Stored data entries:

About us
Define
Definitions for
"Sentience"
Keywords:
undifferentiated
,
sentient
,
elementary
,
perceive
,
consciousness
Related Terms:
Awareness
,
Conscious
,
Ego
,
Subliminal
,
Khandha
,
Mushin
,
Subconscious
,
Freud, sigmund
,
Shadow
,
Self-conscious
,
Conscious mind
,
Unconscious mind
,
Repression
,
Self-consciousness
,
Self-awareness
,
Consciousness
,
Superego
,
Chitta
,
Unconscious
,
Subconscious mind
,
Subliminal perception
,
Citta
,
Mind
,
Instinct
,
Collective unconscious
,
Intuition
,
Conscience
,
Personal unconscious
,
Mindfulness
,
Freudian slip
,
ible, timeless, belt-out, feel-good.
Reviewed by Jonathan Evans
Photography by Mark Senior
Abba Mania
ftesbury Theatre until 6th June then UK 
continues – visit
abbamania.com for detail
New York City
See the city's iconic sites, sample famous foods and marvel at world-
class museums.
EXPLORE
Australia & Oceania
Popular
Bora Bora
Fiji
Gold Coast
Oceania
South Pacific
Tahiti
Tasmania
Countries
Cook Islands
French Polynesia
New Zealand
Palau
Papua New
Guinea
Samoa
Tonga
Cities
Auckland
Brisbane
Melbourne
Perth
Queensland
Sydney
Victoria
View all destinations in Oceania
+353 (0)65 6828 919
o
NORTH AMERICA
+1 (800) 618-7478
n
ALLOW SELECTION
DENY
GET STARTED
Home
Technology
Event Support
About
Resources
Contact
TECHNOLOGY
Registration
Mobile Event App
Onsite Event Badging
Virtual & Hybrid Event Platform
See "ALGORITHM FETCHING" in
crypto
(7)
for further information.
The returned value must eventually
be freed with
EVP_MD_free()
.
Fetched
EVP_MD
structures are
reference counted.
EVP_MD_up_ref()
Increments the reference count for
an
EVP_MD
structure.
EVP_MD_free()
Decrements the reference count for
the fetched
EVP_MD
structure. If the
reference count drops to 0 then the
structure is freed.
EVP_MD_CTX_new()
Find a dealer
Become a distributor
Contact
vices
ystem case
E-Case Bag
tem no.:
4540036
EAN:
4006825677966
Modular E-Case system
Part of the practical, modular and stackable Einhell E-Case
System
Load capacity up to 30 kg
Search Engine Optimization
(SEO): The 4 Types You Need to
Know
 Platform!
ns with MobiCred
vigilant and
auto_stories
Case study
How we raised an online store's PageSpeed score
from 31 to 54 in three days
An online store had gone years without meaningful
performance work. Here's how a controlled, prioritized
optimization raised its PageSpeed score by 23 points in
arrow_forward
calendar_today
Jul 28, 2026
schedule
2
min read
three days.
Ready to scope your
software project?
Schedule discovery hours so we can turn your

GOAL OF THE EXERCISE.
Select every line of the records holding the string "then".

RESPONSE TO THE TASK.
ftesbury Theatre until 6th June then UK 
reference count drops to 0 then the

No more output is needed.